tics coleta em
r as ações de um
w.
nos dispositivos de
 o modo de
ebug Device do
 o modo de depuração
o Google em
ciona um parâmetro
********
■ Task to carry out: Repeat each record exactly, leaving nothing out.

■ Answer for this exercise:
tics coleta em
r as ações de um
w.
nos dispositivos de
 o modo de
ebug Device do
 o modo de depuração
o Google em
ciona um parâmetro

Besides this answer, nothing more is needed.